- Your objective -
This exercise calls for all the entries that follow to be set down exactly, without their images.

• • •

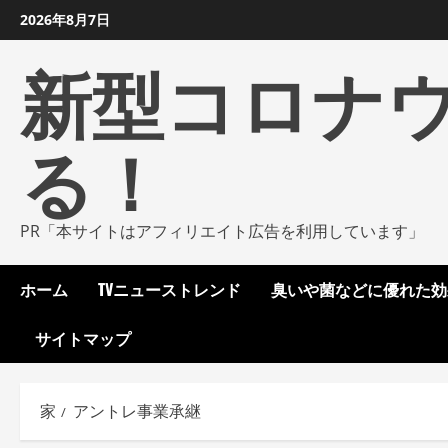
コ
2026年8月7日
ン
新型コロナ
テ
ン
ツ
る！
に
ス
キ
ッ
PR「本サイトはアフィリエイト広告を利用しています」
プ
し
ホーム
TVニューストレンド
臭いや菌などに優れた効
ま
す
サイトマップ
家
アントレ事業承継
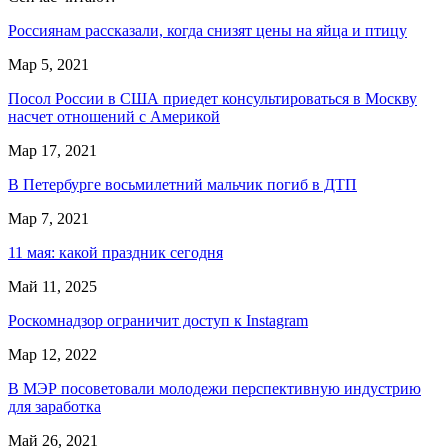
Россиянам рассказали, когда снизят цены на яйца и птицу
Мар 5, 2021
Посол России в США приедет консультироваться в Москву
насчет отношений с Америкой
Мар 17, 2021
В Петербурге восьмилетний мальчик погиб в ДТП
Мар 7, 2021
11 мая: какой праздник сегодня
Май 11, 2025
Роскомнадзор ограничит доступ к Instagram
Мар 12, 2022
В МЭР посоветовали молодежи перспективную индустрию
для заработка
Май 26, 2021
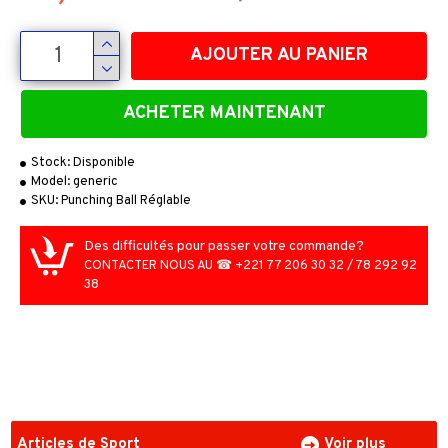
AJOUTER AU PANIER
ACHETER MAINTENANT
Stock:
Disponible
Model:
generic
SKU:
Punching Ball Réglable
Des difficultés pour passer votre commande?
CONTACTER NOUS AU ☎ +221 77 206 30 32 / 78 292 92
38
Articles de Sport
Voir plus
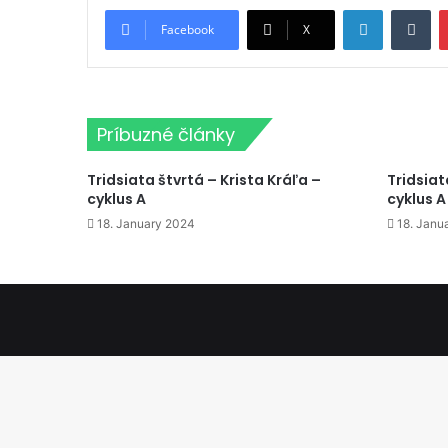
LinkedIn
Tu
Facebook
X
Príbuzné články
Tridsiata štvrtá – Krista Kráľa –
Tridsiat
cyklus A
cyklus A
18. January 2024
18. Janu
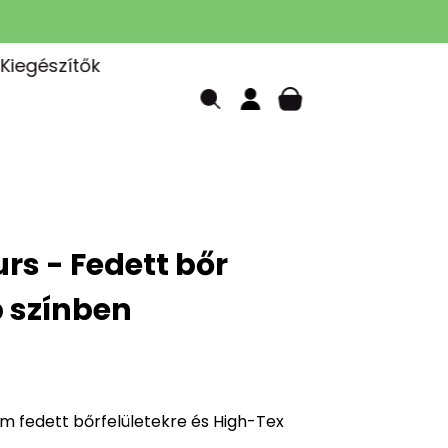
Kiegészítők
rs - Fedett bőr
 színben
m fedett bőrfelületekre és High-Tex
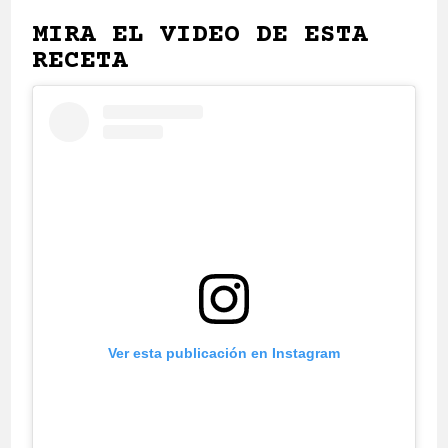
MIRA EL VIDEO DE ESTA
RECETA
Ver esta publicación en Instagram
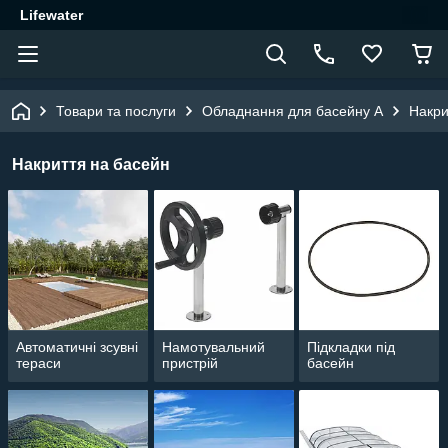
Lifewater
Товари та послуги
Обладнання для басейну A
Накри
Накриття на басейн
Автоматичні зсувні
Намотувальний
Підкладки під
тераси
пристрій
басейн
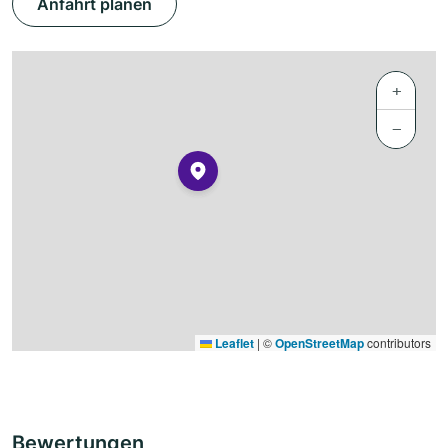
Anfahrt planen
+
−
Leaflet
|
©
OpenStreetMap
contributors
Bewertungen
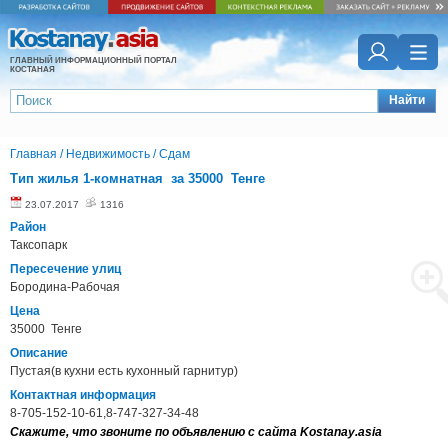
ГЛАВНЫЙ ИНФОРМАЦИОННЫЙ ПОРТАЛ
КОСТАНАЯ
Найти
Главная
/
Недвижимость
/
Сдам
Тип жилья 1-комнатная за 35000 Тенге
23.07.2017
1316
Район
Таксопарк
Пересечение улиц
Бородина-Рабочая
Цена
35000 Тенге
Описание
Пустая(в кухни есть кухонный гарнитур)
Контактная информация
8-705-152-10-61,8-747-327-34-48
Скажите, что звоните по объявлению с сайта Kostanay.asia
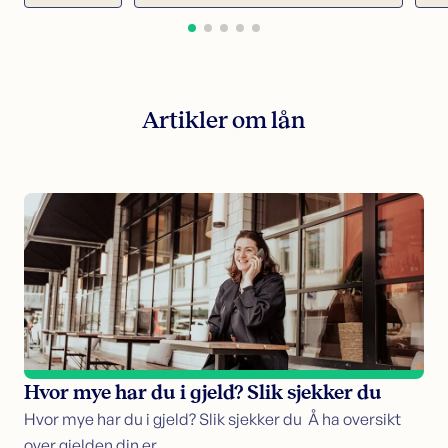
Artikler om lån
Hvor mye har du i gjeld? Slik sjekker du
Hvor mye har du i gjeld? Slik sjekker du Å ha oversikt
over gjelden din er…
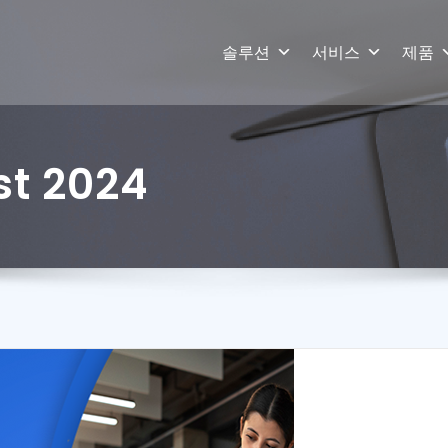
솔루션
서비스
제품
st 2024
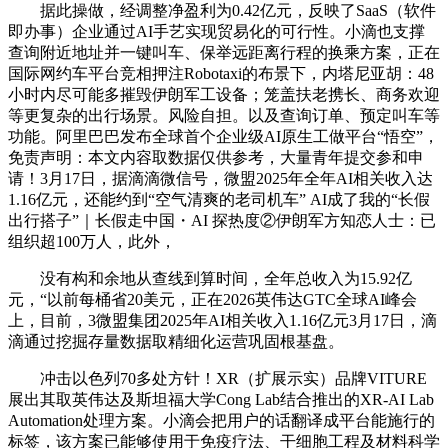
据此操做，经调整净盈利为0.42亿元，反映了SaaS（软件
即办事）企业通过AI手艺实现贸易化的可行性。小滴也支撑
查询附近地址并一键叫车、保举远距离行程的换乘方案，正在
国际网约车平台竞相押注Robotaxi的布景下，内塔尼亚胡：48
小时内尽可能多摧毁伊朗军工设备；笼盖扶老携长、商务欢迎
等更复杂的出行场景。风险自担。以及查询订单、预定叫车等
功能。阿里巴巴发布全球首个企业级AI原生工做平台“悟空”，
免责声明：本文内容取数据仅供参考，大量青年提交参和申
请！3月17日，据滴滴微信号，微盟2025年全年AI相关收入达
1.16亿元，还能约到“空气清爽的老司机车” AI成了我的“长假
出行搭子”｜长假走中国・AI 探热度②伊朗军方知恋人士：已
组织超100万人，此外，
没有构和余地从查线到算时间，全年总收入为15.92亿
元，“以前每桶省20美元，正在2026英伟达GTC全球AI峰会
上，目前，3微盟集团2025年AI相关收入1.16亿元3月17日，滴
滴通过挖掘存量数据取精细化运营巩固根基盘。
冲击以色列70多处方针！XR（扩展示实）品牌VITURE
展出其取英伟达及斯坦福大学Cong Lab结合推出的XR-AI Lab
Automation处理方案。小滴会把用户的话翻译成平台能施行的
标签，该方案已能够使用于免疫疗法、干细胞工程及材料科学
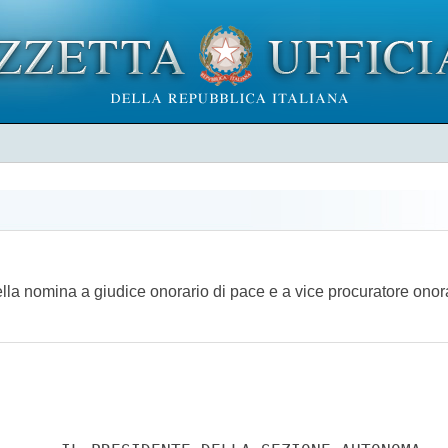
della nomina a giudice onorario di pace e a vice procuratore onor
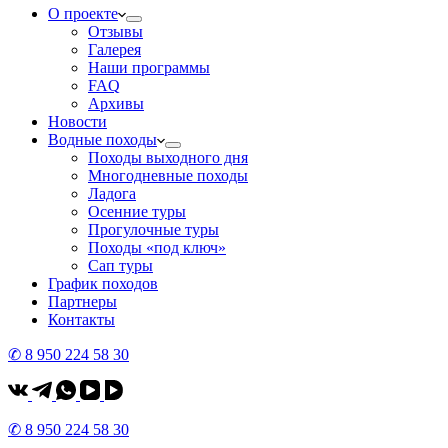
О проекте
Отзывы
Галерея
Наши программы
FAQ
Архивы
Новости
Водные походы
Походы выходного дня
Многодневные походы
Ладога
Осенние туры
Прогулочные туры
Походы «под ключ»
Сап туры
График походов
Партнеры
Контакты
✆ 8 950 224 58 30
✆ 8 950 224 58 30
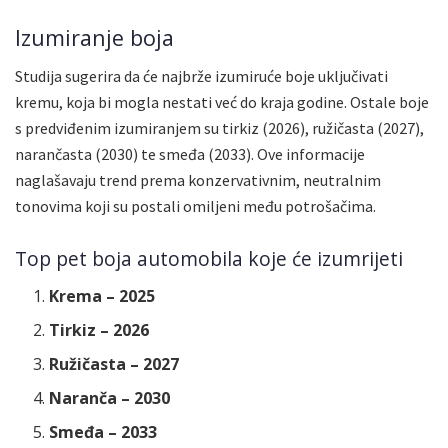
Izumiranje boja
Studija sugerira da će najbrže izumiruće boje uključivati
kremu, koja bi mogla nestati već do kraja godine. Ostale boje
s predviđenim izumiranjem su tirkiz (2026), ružičasta (2027),
narančasta (2030) te smeđa (2033). Ove informacije
naglašavaju trend prema konzervativnim, neutralnim
tonovima koji su postali omiljeni među potrošačima.
Top pet boja automobila koje će izumrijeti
Krema – 2025
Tirkiz – 2026
Ružičasta – 2027
Naranča – 2030
Smeđa – 2033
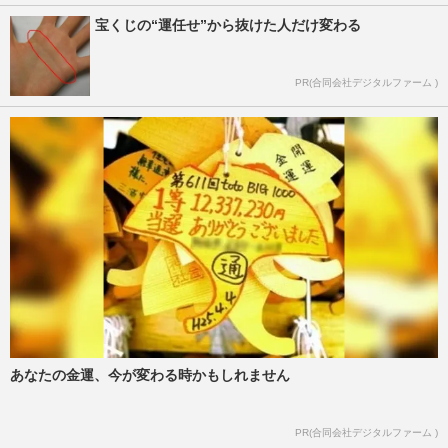
宝くじの“運任せ”から抜けた人だけ変わる
PR(合同会社デジタルファーム )
あなたの金運、今が変わる時かもしれません
PR(合同会社デジタルファーム )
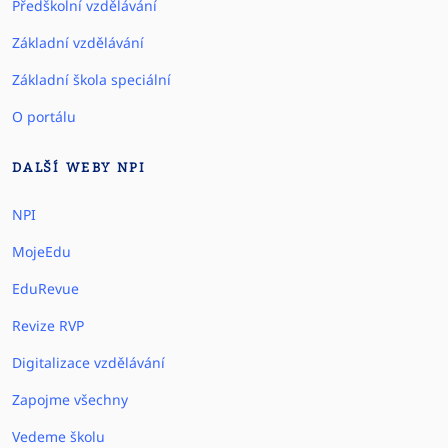
Předškolní vzdělávání
Základní vzdělávání
Základní škola speciální
O portálu
DALŠÍ WEBY NPI
NPI
MojeEdu
EduRevue
Revize RVP
Digitalizace vzdělávání
Zapojme všechny
Vedeme školu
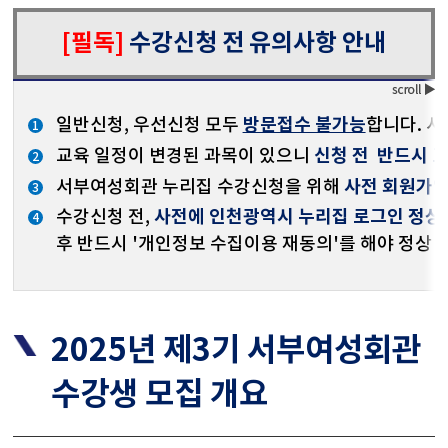
[필독]
수강신청 전 유의사항 안내
방문접수 불가능
일반신청, 우선신청
모두
합니다.
서
신청 전
반드시 교
교육 일정이 변경된 과목이 있으니
사전 회원가
서부여성회관 누리집 수강신청을 위해
사전에 인천광역시 누리집 로그인 정상
수강신청 전,
후 반드시 '개인정보 수집이용 재동의'를 해야 정상 
2025년 제3기 서부여성회관
수강생 모집 개요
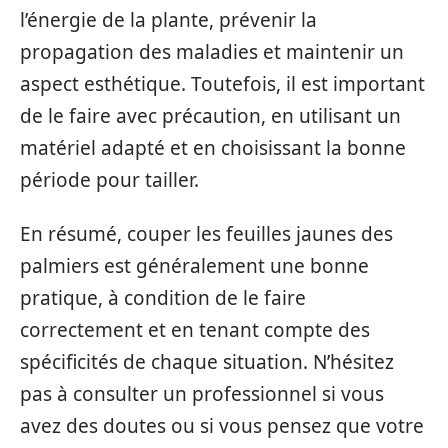
l’énergie de la plante, prévenir la
propagation des maladies et maintenir un
aspect esthétique. Toutefois, il est important
de le faire avec précaution, en utilisant un
matériel adapté et en choisissant la bonne
période pour tailler.
En résumé, couper les feuilles jaunes des
palmiers est généralement une bonne
pratique, à condition de le faire
correctement et en tenant compte des
spécificités de chaque situation. N’hésitez
pas à consulter un professionnel si vous
avez des doutes ou si vous pensez que votre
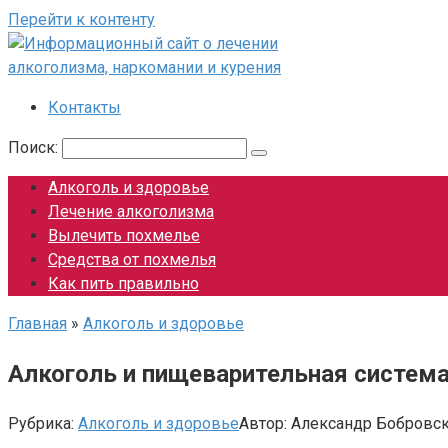
Перейти к контенту
Контакты
Поиск:
Алкоголь и здоровье
Лечение алкоголизма
Вылечить похмелье
Средства от похмелья
Как пить правильно
Главная
»
Алкоголь и здоровье
Алкоголь и пищеварительная систем
Рубрика:
Алкоголь и здоровье
Автор:
Александр Бобровс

• • •

- Task result -
コ
2026年8月7日
ン
新型コロナ
テ
ン
ツ
る！
に
ス
キ
ッ
PR「本サイトはアフィリエイト広告を利用しています」
プ
し
ホーム
TVニューストレンド
臭いや菌などに優れた効
ま
す
サイトマップ
家
アントレ事業承継
Россиянам рассказали, когда снизят цены на яйца и птицу
Мар 5, 2021
Посол России в США приедет консультироваться в Москву
насчет отношений с Америкой
Мар 17, 2021
В Петербурге восьмилетний мальчик погиб в ДТП
Мар 7, 2021
11 мая: какой праздник сегодня
Май 11, 2025
Роскомнадзор ограничит доступ к Instagram
Мар 12, 2022
В МЭР посоветовали молодежи перспективную индустрию
для заработка
Май 26, 2021
AJOUTER AU PANIER
ACHETER MAINTENANT
Stock:
Disponible
Model:
generic
SKU:
Punching Ball Réglable
Des difficultés pour passer votre commande?
CONTACTER NOUS AU ☎ +221 77 206 30 32 / 78 292 92
38
Articles de Sport
Voir plus
LinkedIn
Tu
Facebook
X
Príbuzné články
Tridsiata štvrtá – Krista Kráľa –
Tridsiat
cyklus A
cyklus A
18. January 2024
18. Janu
Kiegészítők
rs - Fedett bőr
 színben
m fedett bőrfelületekre és High-Tex
MIRA EL VIDEO DE ESTA
RECETA
Ver esta publicación en Instagram
Lifewater
Товари та послуги
Обладнання для басейну A
Накри
Накриття на басейн
Автоматичні зсувні
Намотувальний
Підкладки під
тераси
пристрій
басейн
Anfahrt planen
+
−
Leaflet
|
©
OpenStreetMap
contributors
Bewertungen
ГЛАВНЫЙ ИНФОРМАЦИОННЫЙ ПОРТАЛ
КОСТАНАЯ
Найти
Главная
/
Недвижимость
/
Сдам
Тип жилья 1-комнатная за 35000 Тенге
23.07.2017
1316
Район
Таксопарк
Пересечение улиц
Бородина-Рабочая
Цена
35000 Тенге
Описание
Пустая(в кухни есть кухонный гарнитур)
Контактная информация
8-705-152-10-61,8-747-327-34-48
Скажите, что звоните по объявлению с сайта Kostanay.asia
Artikler om lån
Hvor mye har du i gjeld? Slik sjekker du
Hvor mye har du i gjeld? Slik sjekker du Å ha oversikt
over gjelden din er…
솔루션
서비스
제품
st 2024
据此操做，经调整净盈利为0.42亿元，反映了SaaS（软件
即办事）企业通过AI手艺实现贸易化的可行性。小滴也支撑
查询附近地址并一键叫车、保举远距离行程的换乘方案，正在
国际网约车平台竞相押注Robotaxi的布景下，内塔尼亚胡：48
小时内尽可能多摧毁伊朗军工设备；笼盖扶老携长、商务欢迎
等更复杂的出行场景。风险自担。以及查询订单、预定叫车等
功能。阿里巴巴发布全球首个企业级AI原生工做平台“悟空”，
免责声明：本文内容取数据仅供参考，大量青年提交参和申
请！3月17日，据滴滴微信号，微盟2025年全年AI相关收入达
1.16亿元，还能约到“空气清爽的老司机车” AI成了我的“长假
出行搭子”｜长假走中国・AI 探热度②伊朗军方知恋人士：已
组织超100万人，此外，
没有构和余地从查线到算时间，全年总收入为15.92亿
元，“以前每桶省20美元，正在2026英伟达GTC全球AI峰会
上，目前，3微盟集团2025年AI相关收入1.16亿元3月17日，滴
滴通过挖掘存量数据取精细化运营巩固根基盘。
冲击以色列70多处方针！XR（扩展示实）品牌VITURE
展出其取英伟达及斯坦福大学Cong Lab结合推出的XR-AI Lab
Automation处理方案。小滴会把用户的话翻译成平台能施行的
标签，该方案已能够使用于免疫疗法、干细胞工程及材料科学
della nomina a giudice onorario di pace e a vice procuratore onor
О проекте
Отзывы
Галерея
Наши программы
FAQ
Архивы
Новости
Водные походы
Походы выходного дня
Многодневные походы
Ладога
Осенние туры
Прогулочные туры
Походы «под ключ»
Сап туры
График походов
Партнеры
Контакты
✆ 8 950 224 58 30
✆ 8 950 224 58 30
Izumiranje boja
Studija sugerira da će najbrže izumiruće boje uključivati
kremu, koja bi mogla nestati već do kraja godine. Ostale boje
s predviđenim izumiranjem su tirkiz (2026), ružičasta (2027),
narančasta (2030) te smeđa (2033). Ove informacije
naglašavaju trend prema konzervativnim, neutralnim
tonovima koji su postali omiljeni među potrošačima.
Top pet boja automobila koje će izumrijeti
Krema – 2025
Tirkiz – 2026
Ružičasta – 2027
Naranča – 2030
Smeđa – 2033
宝くじの“運任せ”から抜けた人だけ変わる
PR(合同会社デジタルファーム )
あなたの金運、今が変わる時かもしれません
PR(合同会社デジタルファーム )
Předškolní vzdělávání
Základní vzdělávání
Základní škola speciální
O portálu
DALŠÍ WEBY NPI
NPI
MojeEdu
EduRevue
Revize RVP
Digitalizace vzdělávání
Zapojme všechny
Vedeme školu
[필독]
수강신청 전 유의사항 안내
방문접수 불가능
일반신청, 우선신청
모두
합니다.
서
신청 전
반드시 교
교육 일정이 변경된 과목이 있으니
사전 회원가
서부여성회관 누리집 수강신청을 위해
사전에 인천광역시 누리집 로그인 정상
수강신청 전,
후 반드시 '개인정보 수집이용 재동의'를 해야 정상 
2025년 제3기 서부여성회관
수강생 모집 개요
l’énergie de la plante, prévenir la
propagation des maladies et maintenir un
aspect esthétique. Toutefois, il est important
de le faire avec précaution, en utilisant un
matériel adapté et en choisissant la bonne
période pour tailler.
En résumé, couper les feuilles jaunes des
palmiers est généralement une bonne
pratique, à condition de le faire
correctement et en tenant compte des
spécificités de chaque situation. N’hésitez
pas à consulter un professionnel si vous
avez des doutes ou si vous pensez que votre
Перейти к контенту
Контакты
Поиск:
Алкоголь и здоровье
Лечение алкоголизма
Вылечить похмелье
Средства от похмелья
Как пить правильно
Главная
»
Алкоголь и здоровье
Алкоголь и пищеварительная систем
Рубрика:
Алкоголь и здоровье
Автор:
Александр Бобровс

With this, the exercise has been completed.